---- Task material

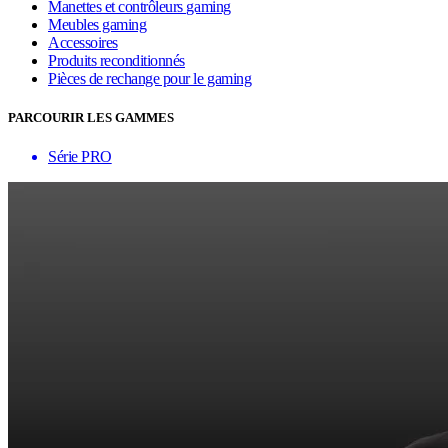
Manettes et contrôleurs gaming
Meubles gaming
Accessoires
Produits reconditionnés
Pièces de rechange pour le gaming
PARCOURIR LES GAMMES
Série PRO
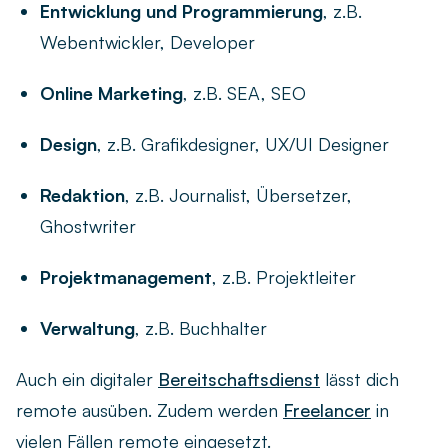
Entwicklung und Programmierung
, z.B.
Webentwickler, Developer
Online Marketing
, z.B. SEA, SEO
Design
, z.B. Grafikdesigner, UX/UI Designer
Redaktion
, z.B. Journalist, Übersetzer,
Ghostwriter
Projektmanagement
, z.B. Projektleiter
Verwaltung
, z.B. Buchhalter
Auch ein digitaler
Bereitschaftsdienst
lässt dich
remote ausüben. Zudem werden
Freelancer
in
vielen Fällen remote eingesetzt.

--------
---- Task material

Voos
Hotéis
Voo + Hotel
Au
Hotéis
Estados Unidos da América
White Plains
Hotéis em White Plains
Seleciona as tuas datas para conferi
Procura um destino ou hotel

--------

» Exercise instructions
Beginning with the line above that has "Manettes et contrôleurs gaming" and going on through the line that has "vielen Fällen remote eingesetzt.", retype every line exactly and add nothing else; drop the pictures.

» Task answer
Manettes et contrôleurs gaming
Meubles gaming
Accessoires
Produits reconditionnés
Pièces de rechange pour le gaming
PARCOURIR LES GAMMES
Série PRO
Entwicklung und Programmierung
, z.B.
Webentwickler, Developer
Online Marketing
, z.B. SEA, SEO
Design
, z.B. Grafikdesigner, UX/UI Designer
Redaktion
, z.B. Journalist, Übersetzer,
Ghostwriter
Projektmanagement
, z.B. Projektleiter
Verwaltung
, z.B. Buchhalter
Auch ein digitaler
Bereitschaftsdienst
lässt dich
remote ausüben. Zudem werden
Freelancer
in
vielen Fällen remote eingesetzt.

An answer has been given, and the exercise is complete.